Fino a pochi decenni fa aironi e gabbiani nelle nostre parti non si vedevano proprio. E così il nostro dialetto non aveva nel proprio vocabolario nemmeno un nome per indicarli con precisione. Il gabbiano era talvolta il cocàl, ma è voce di origine veneziana. E i pochi aironi che venivano a visitarci - così recitano i testi - potevano esser detti genericamente usilù dè le gère (grosso volatile delle ghiaie) oppure per analogia pulì selvàdech (tacchino selvatico). Peraltro il modo stesso in cui il tacchino è indicato in giro per il mondo rappresenta una storia di errori. È originario del Messico: per gli aztechi era un animale da cortile. I conquistadores spagnoli lo chiamavano «pavo» (pavone), in Europa il mondo anglosassone «turkey» (aggettivo che evoca la Turchia) perché visto come gallina faraona (originaria invece del Nord Africa). In Turchia, però, i tacchini sono detti «hindi» (cioè «gallo d’India») anche se l’India cui qui si fa riferimento sono le Americhe di Colombo. Insomma: un gran caos.

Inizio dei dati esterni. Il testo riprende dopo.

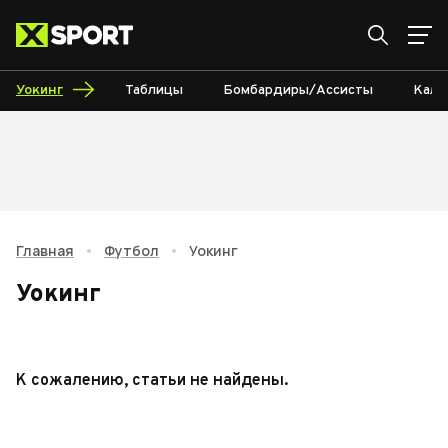
Уокинг
Таблицы
Бомбардиры/Ассисты
Кале
Главная
•
Футбол
•
Уокинг
Уокинг
К сожалению, статьи не найдены.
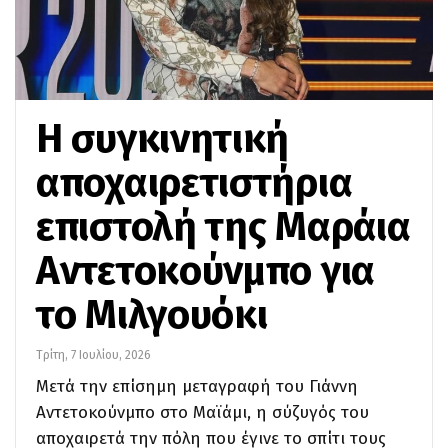
Η συγκινητική
αποχαιρετιστήρια
επιστολή της Μαράια
Αντετοκούνμπο για
το Μιλγουόκι
Τρίτη, 7 Ιουλίου, 2026
Μετά την επίσημη μεταγραφή του Γιάννη
Αντετοκούνμπο στο Μαϊάμι, η σύζυγός του
αποχαιρετά την πόλη που έγινε το σπίτι τους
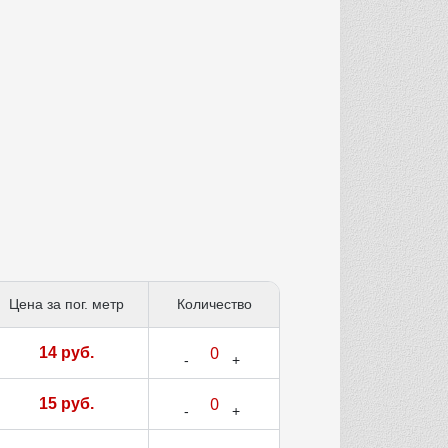
Цена за пог. метр
Количество
14 руб.
15 руб.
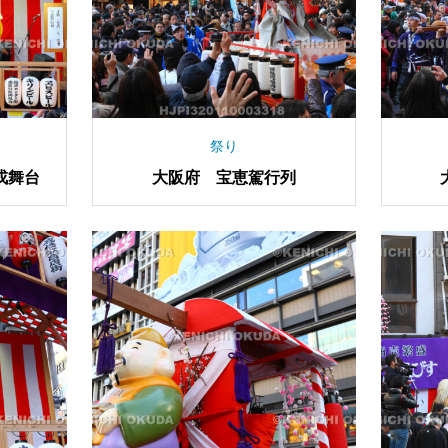
祭り
戎舞台
大阪府 宝恵駕行列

Ma torniamo alla seconda tipologia di macchie bianche che da qualche tempo spuntano nei vigneti: sono borsine di plastica abbandonate, piene di rifiuti. Anche su quelle il dialetto resta francamente senza parole. Per chi le getta invece ne ha tante: fra stüpit e lòfe, una tavolozza infinita, scegliete voi liberamente.